Law professor argues for carbon tax in new book

The simplest, most effective way to reduce carbon emissions is to impose a tax on carbon, writes Dr. Shi-Ling Hsu in his recently published book The Case for a Carbon Tax: Getting past our hang-ups to effective climate policy (Island Press, 2011).

Hsu, a CMC-funded researcher and Law Professor at the University of British Columbia, says a tax could be implemented quickly and easily because it draws on already-existing tax collection infrastructure.

“This is something we could do right now. Provinces could raise revenues and it has no constitutional or legal complications.” Hsu favors taxing carbon use upstream instead of downstream at the level of the consumer. A tax implemented on industries would be passed on to consumers because higher costs to refiners lead to higher prices for gasoline, which will lead to reduced consumption.

Four approaches examined

In The Case for a Carbon Tax, Hsu examines four major approaches to curbing CO2: cap and trade, command and control regulation; government subsidies of alternative energy; and carbon taxes.  He comes down firmly on the side of carbon taxes, even though he realizes the solution is not a popular one.

No one wants new taxes. Not the public. Not politicians. Not businesses.

“Many people don’t like the idea of a tax. It communicates something to a person that’s unpleasant. But people hate it for all the wrong reasons.” Hsu says people dislike the tax because more than all of the other instruments that either purposely or unavoidably hide the true cost, a carbon tax puts the price tag in front of someone and says this is what it’s going to cost you.

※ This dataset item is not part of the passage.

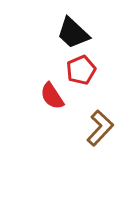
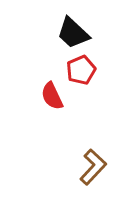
red semicircle: rotated 8 degrees clockwise
brown L-shape: moved 7 px left, 39 px down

It’s not likely the Canadian government will implement a carbon tax any time soon. Instead, Hsu is looking to an unlikely source – the U.S. government. When the Joint Select Committee on Deficit Reduction could not deliver a recommendation on ways to reduce the U.S. deficit by $1.2 trillion over 10 years by its November 21 deadline, it triggered automatic spending cuts to start in 2013.

“I expect someone will say ‘Hey, we need a new revenue stream’.”